Step 5: upload, and try it out

All that remains now is to upload our new hello world VoiceXML application. In keeping with our naming scheme, we might save this file as http://www.myserver.com/helloworld/helloworld5.xml.

Now you can provision a number to your simple menuing application with built in help commands and call the associated number to hear the results. This time, you can listen to pre-recorded audio files instead of text-to-speech.

Download the Code!

  Motorola source code


What we covered:




  ANNOTATIONS: EXISTING POSTS
dgeiregat
10/13/2004 6:19 AM (EDT)
Hello,

I have 2 remarks for the coding example.

1) a property element needs to be added in order for the 'help' utterance to be recognized: <property name="universals" value="all"/>. I added it to the field CatOrDog, not at the global level. And it works!

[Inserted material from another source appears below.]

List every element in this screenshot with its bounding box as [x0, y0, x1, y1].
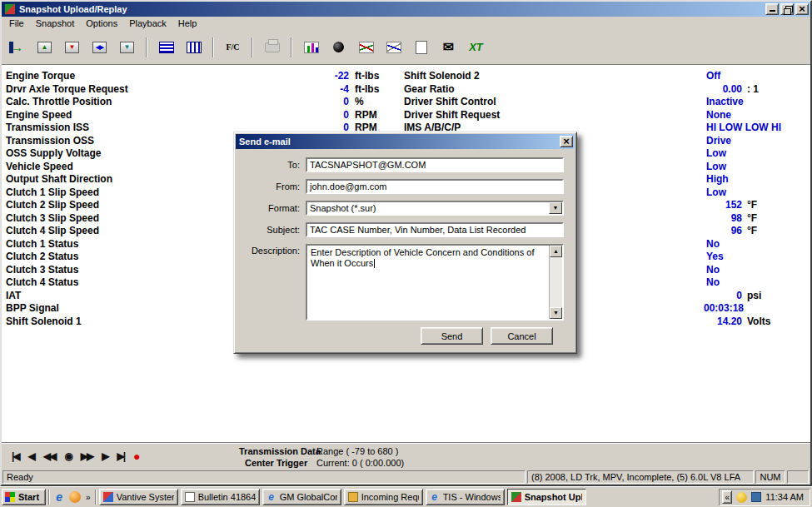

2) Same remark as my 2nd remark on the CallFlow Tutorial: remove the condition on each of the forms <form id="Cat"/"Dog">. They are not needed.

Regards,

Dirk
Michael.Book
10/13/2004 11:10 AM (EDT)
Howdy Dirk,

Nice catch!  Thank you for your valuable feedback...

I have corrected the tutorial code.  Please allow a couple of days for the changes to be pushed out the live doc-set...


Thanks Again,

~ Michael
neelima.ch
1/31/2006 2:16 AM (EST)
Hello,
My doubt is, here in the following code:


<grammar type="text/gsl">
      <![CDATA[[
            [cat kitty kitten meow (cat person)]      { <CatOrDog "Cat">  } 
            [dog pooch puppy doggie (dog person)]    { <CatOrDog "Dog">  } 
        ]]]>
      </grammar>

What I want to know here is, when we give the voice input, how is that input stored. I mean which is holding the value or the voice input here, is it CatOrDog???or anything else. and also, does "Cat" and "Dog" refer to the respective forms which hold the response for the given voice input????

Regards,
Neelima.
raja_emmadi
1/31/2006 9:36 AM (EST)
Hello Neelima,

According to my understanding

[cat kitty kitten meow (cat person)]      { <CatOrDog "Cat">  }

the voice input can be : "cat", "kitty", "kitten", "meow", or "cat person"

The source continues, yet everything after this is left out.